To please these "institutional" readers, you should (1) get to know the institution and what it values, (2) determine which aspects of yourself best match those values, and (3) demonstrate those values in the essay. Those values are demonstrated both directly and indirectly in your essay.
For example, readers from (1) a scientific institution that values people with a very specific scientific interest will enjoy reading (2) an account of a particular experiment you conducted or wish you could conduct, if at the same time you (3) show how enjoyable the experience was or would be. You would be demonstrating the genuine interest that the institution is looking for.
In academic essays you normally delight readers by helping them appreciate something that is beautiful, good, or true. Note that if you genuinely believe something is beautiful, good, or true, you can rely on your own taste to find reasons why. Why waste energy on an essay about something that doesn't stir you up in any way? Readers won't be interested unless you are.
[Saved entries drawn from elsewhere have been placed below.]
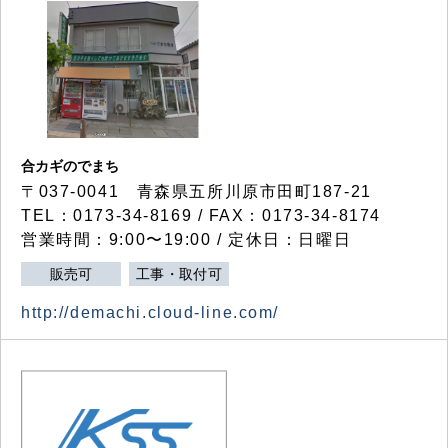
合カギのでまち
〒037-0041 青森県五所川原市田町187-21
TEL：0173-34-8169 / FAX：0173-34-8174
営業時間：9:00〜19:00 / 定休日：日曜日
販売可
工事・取付可
http://demachi.cloud-line.com/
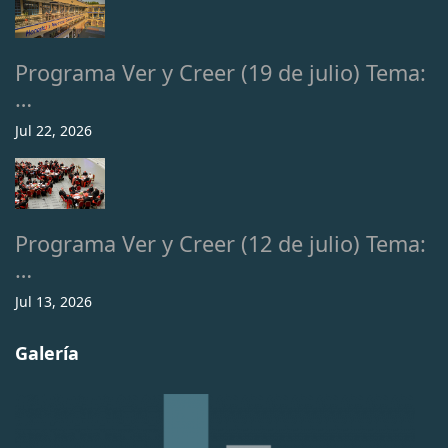
Programa Ver y Creer (19 de julio) Tema:
…
Jul 22, 2026
Programa Ver y Creer (12 de julio) Tema:
…
Jul 13, 2026
Galería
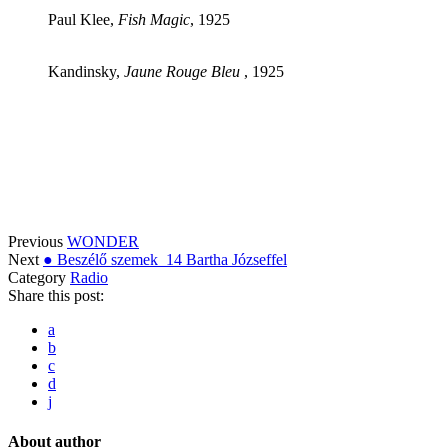
Paul Klee,
Fish Magic
, 1925
Kandinsky,
Jaune Rouge Bleu
, 1925
Previous
WONDER
Next
● Beszélő szemek_14 Bartha Józseffel
Category
Radio
Share this post:
a
b
c
d
j
About author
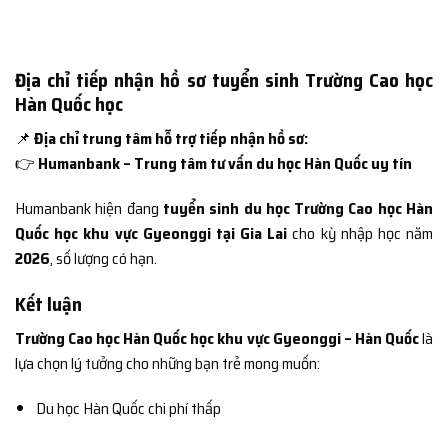
Địa chỉ tiếp nhận hồ sơ tuyển sinh Trường Cao học
Hàn Quốc học
📌
Địa chỉ trung tâm hỗ trợ tiếp nhận hồ sơ:
👉
Humanbank – Trung tâm tư vấn du học Hàn Quốc uy tín
Humanbank hiện đang
tuyển sinh du học Trường Cao học Hàn
Quốc học khu vực Gyeonggi tại Gia Lai
cho kỳ nhập học năm
2026
, số lượng có hạn.
Kết luận
Trường Cao học Hàn Quốc học khu vực Gyeonggi – Hàn Quốc
là
lựa chọn lý tưởng cho những bạn trẻ mong muốn:
Du học Hàn Quốc chi phí thấp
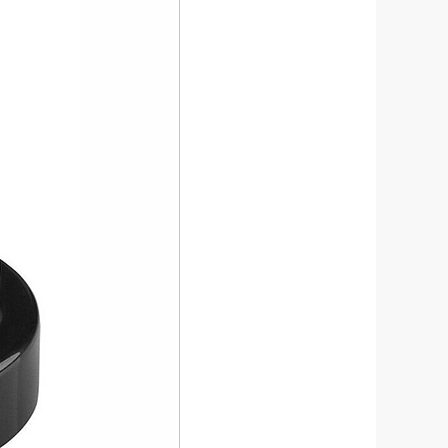
فرصتی جالب برای افرادی است که می‌خواهند بدون پرداخت هزینه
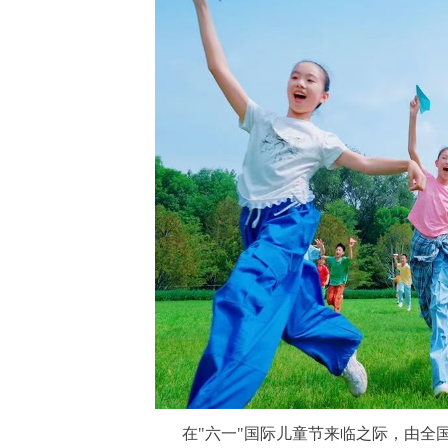
在"六一"国际儿童节来临之际，由全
Delighting readers means (1) showing them the great thing and (2) showing how or why it is great. For example, if the costumes in a film seemed beautiful to you, help your readers imagine what they looked like, and draw their attention to the best parts. If you think a certain policy would be good for the nation, predict all the good results that will come to pass, and connect them to the policy. If you are amazed at the way an author of a mystery keeps the plot so exciting, recreate the suspense by quoting the most suspenseful passages, and point out what makes them so suspenseful. If you think a philosopher has really hit the nail on the head, explain the significance of the problem that the philosopher addresses and then show the reader what the philosopher has contributed toward a solution.
In professional writing, you might want your readers to feel pleased with your work so far, with their business relationship with you, or with a particular product or service. A resume is like an admission essay in that your readers should become pleased with you. An advertisement encourages readers to be pleased with a product or service. Note that the reader is unlikely to keep reading once the magic is gone; an essay for a class will be read out of duty, but an ad can simply be thrown away. A business letter might demonstrate that you and your company are great at solving difficult problems efficiently, or that your company continues to value its relationship with your readers' company. Many business letters delight readers by being short, formal, and to the point--especially when the readers value directness and efficiency.